In the prior art, there are known methods for mounting semiconductor devices in an electronic apparatus. For example, there is a so-called TAB (Tape Automated Bonding) method for connecting tape carrier packages, on each of which semiconductor devices are mounted, in a bundle as a single connection by using TAB technology, and a COG (Chip-on-Glass) method for directly connecting semiconductor devices to interconnecting wires or lines, the pattern of which is formed on a glass substrate.
In the case of a liquid crystal display, it is typical to connect a driving semiconductor chip to the peripheral part of the panel of the liquid crystal display, which consists of X-electrodes and Y-electrodes of a matrix structure, by using the TAB method. However, in this case, input and output lines of semiconductor devices are formed on a same surface of a TAB package. Moreover, each TAB package is mounted on the outside of the liquid crystal panel. Thus, the mounting area becomes very large. This results in a large frame portion (commonly referred to as a "large death area") formed about the peripheral part of the liquid crystal display panel. Consequently, the liquid crystal display has a problem in that the entire liquid crystal display is large in size and the displaying area is relatively small.
Furthermore, a separate driving circuit board provided with an input bus line for supplying an input signal and electric power to the semiconductor devices of each TAB package is necessary. Thus, the liquid crystal display has a problem in that the death area is further expanded and the cost increases.
Moreover, in the case of directly mounting the driving semiconductor devices on the surface of the liquid crystal panel by using the COG method, the patterns of the input and output lines or the like are formed on the surface of the peripheral part of the liquid crystal panel. As a result, the mounting area of the liquid crystal panel becomes large. Similarly, as in the case of employing the TAB method, the death area becomes very large. Additionally, the liquid crystal panel is furnished with the input and output lines and the input bus line crosswise on a same surface.
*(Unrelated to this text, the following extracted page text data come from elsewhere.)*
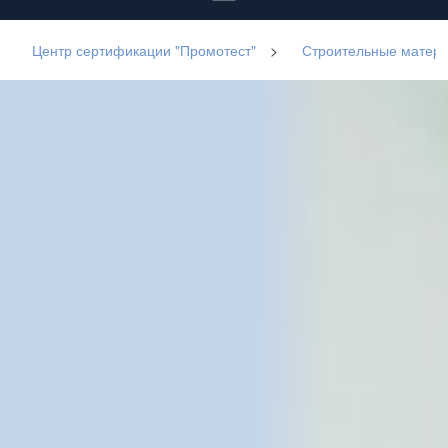
Центр сертификации "Промотест"
>
Строительные матер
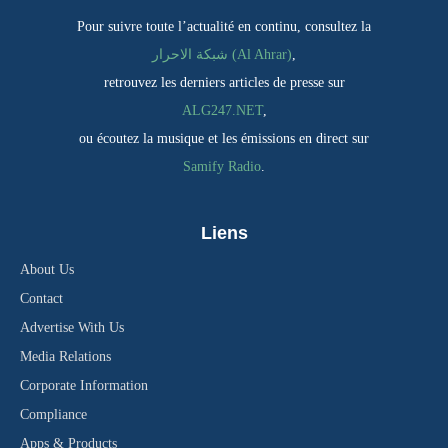
Pour suivre toute l’actualité en continu, consultez la
شبكة الاحرار (Al Ahrar)
,
retrouvez les derniers articles de presse sur
ALG247.NET
,
ou écoutez la musique et les émissions en direct sur
Samify Radio
.
Liens
About Us
Contact
Advertise With Us
Media Relations
Corporate Information
Compliance
Apps & Products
Consequently, the liquid crystal display has a problem in that the manufacturing cost becomes very high.
Therefore, the applicant of the instant application proposed a structure in which a liquid crystal driving LSI is mounted in a liquid crystal display through a multilayer circuit board, as described in the specification of Japanese Patent Application No. 5-2235223/1993. As illustrated in FIGS. 26 and 27, this arrangement includes a laminated circuit board 55 having an input line 57, an output line 58, and an input terminal 59 formed on a surface thereof to a predetermined position at which a driving LSI 56 is connected. An output terminal 62 for connecting a liquid crystal panel 60 to a connecting terminal 61 is formed on the back surface of the circuit board. Input bus lines 63 or the like are provided in intermediate layers. Interlayer connections are established between the output line and terminal and between the input line and terminal through a via hole 64.
With this arrangement, a driving circuit board connected to the TAB board becomes unnecessary. Consequently, the mounting area is small, and the entire liquid crystal display can be made small and thin. Furthermore, reliability is improved by reducing the number of connection points.
This laminated circuit board, however, has the following problems. Manufacturing cost becomes high because interlayer connections are made among a large number of output lines and terminals, typically 80 to hundreds per semiconductor device, through via holes. Additionally, the mounting area of the circuit board is large because a large number of via holes are bored therein. Further, because the multilayer structure has at least three layers, the manufacturing process is complex and the manufacturing cost is increased. Moreover, the liquid crystal display equipped with the LSI can not be sufficiently thinned. Furthermore, because of the difficulty in processing, it is difficult to realize a fine pitch of the output lines, which is not more than, for example, 150 .mu.m. Therefore, the laminated circuit board can not sufficiently respond to a demand for the downsizing of electronic equipment.